**Work task:**
For the entries below, count the lines containing "Concrete" and give only that number.

Pixel coordinate grounding data
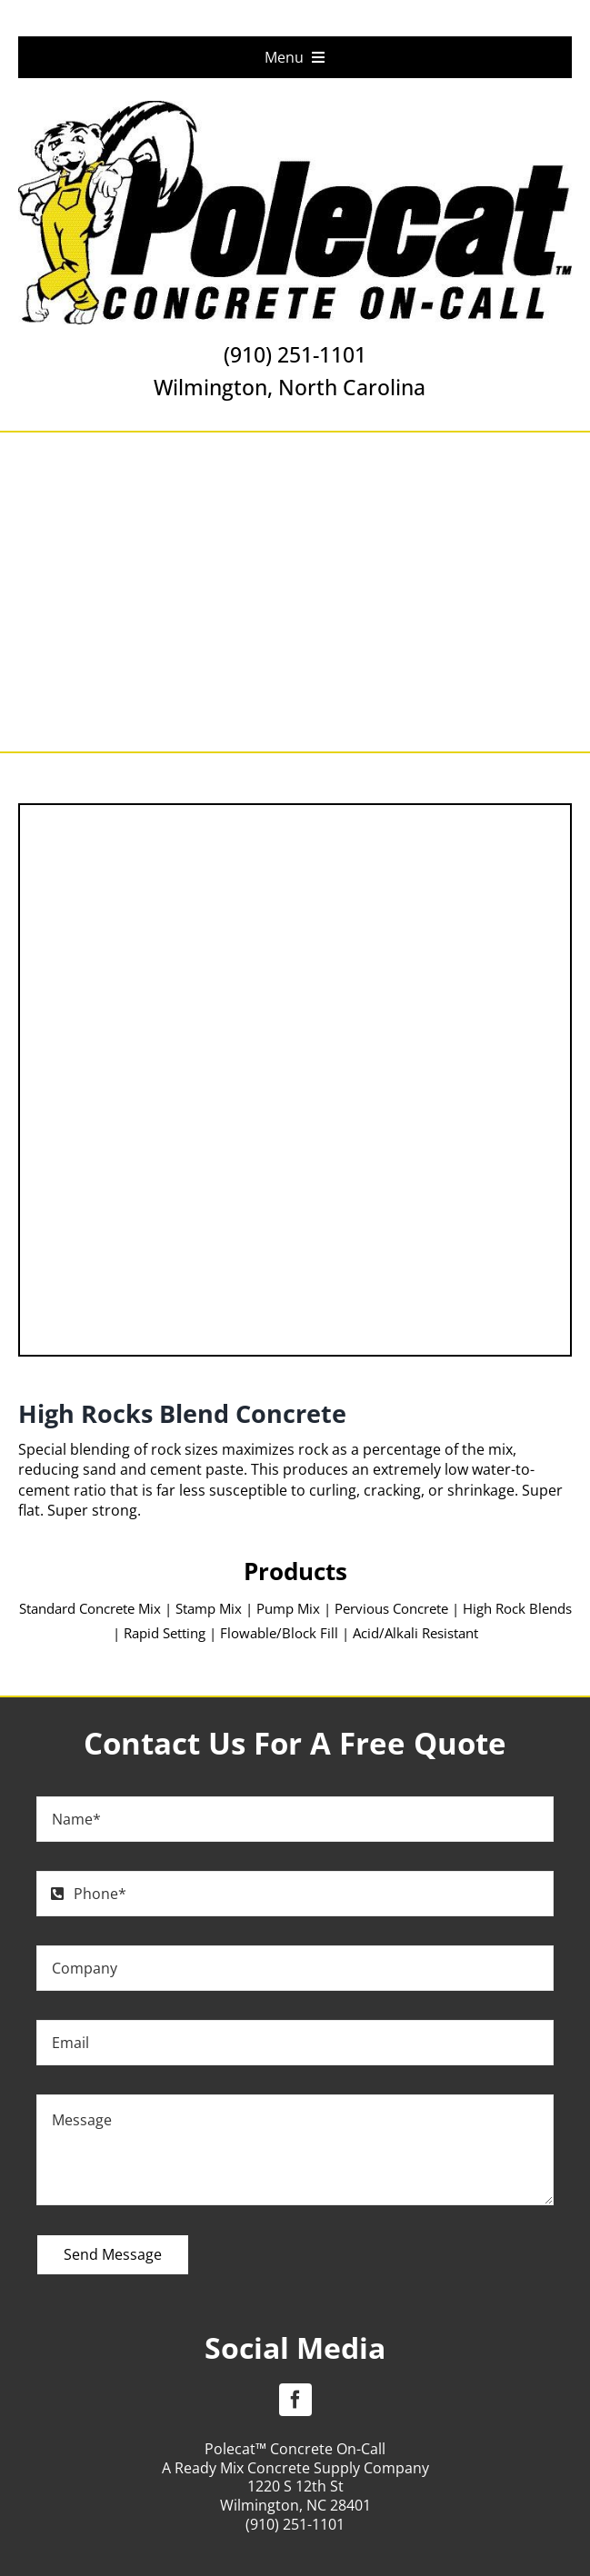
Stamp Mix (208, 1608)
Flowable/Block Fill (279, 1633)
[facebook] (295, 2399)
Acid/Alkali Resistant (415, 1633)
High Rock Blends (517, 1608)
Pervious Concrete (391, 1608)
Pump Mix (290, 1608)
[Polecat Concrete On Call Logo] (295, 108)
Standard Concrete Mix (90, 1608)
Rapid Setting (164, 1633)
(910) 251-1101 (295, 354)
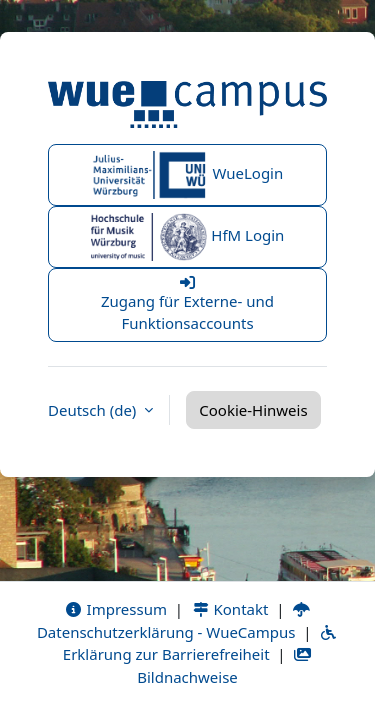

**Expected answer:**
3